Given data section start

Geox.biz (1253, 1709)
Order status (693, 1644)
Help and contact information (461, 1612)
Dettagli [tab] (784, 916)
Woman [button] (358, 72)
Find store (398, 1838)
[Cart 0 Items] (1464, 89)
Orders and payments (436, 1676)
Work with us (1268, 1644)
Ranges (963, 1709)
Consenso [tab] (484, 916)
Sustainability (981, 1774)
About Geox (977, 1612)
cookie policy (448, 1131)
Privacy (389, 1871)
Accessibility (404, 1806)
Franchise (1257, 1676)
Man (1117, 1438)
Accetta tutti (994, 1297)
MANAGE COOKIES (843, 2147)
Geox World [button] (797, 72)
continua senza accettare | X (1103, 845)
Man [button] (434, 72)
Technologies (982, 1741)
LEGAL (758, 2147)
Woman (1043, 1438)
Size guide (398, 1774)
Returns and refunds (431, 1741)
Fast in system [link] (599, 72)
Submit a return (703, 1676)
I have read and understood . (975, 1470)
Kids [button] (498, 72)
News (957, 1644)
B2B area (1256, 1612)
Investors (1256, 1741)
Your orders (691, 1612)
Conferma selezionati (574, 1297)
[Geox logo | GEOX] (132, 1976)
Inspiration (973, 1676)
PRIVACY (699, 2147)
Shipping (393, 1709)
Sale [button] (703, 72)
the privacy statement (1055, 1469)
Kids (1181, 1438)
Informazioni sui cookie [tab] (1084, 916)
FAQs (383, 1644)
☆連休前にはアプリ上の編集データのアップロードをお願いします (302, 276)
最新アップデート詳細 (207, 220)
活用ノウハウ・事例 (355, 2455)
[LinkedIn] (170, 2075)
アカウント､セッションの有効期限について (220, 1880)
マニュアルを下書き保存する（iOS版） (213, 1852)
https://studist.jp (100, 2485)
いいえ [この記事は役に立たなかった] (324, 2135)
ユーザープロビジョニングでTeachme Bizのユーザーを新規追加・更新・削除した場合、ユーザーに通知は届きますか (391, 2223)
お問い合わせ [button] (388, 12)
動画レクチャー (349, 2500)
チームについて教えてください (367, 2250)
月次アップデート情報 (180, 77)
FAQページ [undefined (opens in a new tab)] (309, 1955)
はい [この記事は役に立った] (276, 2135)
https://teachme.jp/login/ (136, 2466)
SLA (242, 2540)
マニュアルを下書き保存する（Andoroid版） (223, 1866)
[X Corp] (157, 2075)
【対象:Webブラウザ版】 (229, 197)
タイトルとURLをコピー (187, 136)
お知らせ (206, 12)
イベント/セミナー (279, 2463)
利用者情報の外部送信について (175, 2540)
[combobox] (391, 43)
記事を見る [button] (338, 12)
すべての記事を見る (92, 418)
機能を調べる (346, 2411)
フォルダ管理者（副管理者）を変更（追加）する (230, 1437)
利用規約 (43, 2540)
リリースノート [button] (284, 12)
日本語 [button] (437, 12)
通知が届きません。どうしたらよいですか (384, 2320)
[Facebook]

Given data section end

→ **What this task involves**
Starting at the first line of the listing, retype every line up to and including the one with "Accessibility (404, 1806)".

→ **Solution to this exercise**
Geox.biz (1253, 1709)
Order status (693, 1644)
Help and contact information (461, 1612)
Dettagli [tab] (784, 916)
Woman [button] (358, 72)
Find store (398, 1838)
[Cart 0 Items] (1464, 89)
Orders and payments (436, 1676)
Work with us (1268, 1644)
Ranges (963, 1709)
Consenso [tab] (484, 916)
Sustainability (981, 1774)
About Geox (977, 1612)
cookie policy (448, 1131)
Privacy (389, 1871)
Accessibility (404, 1806)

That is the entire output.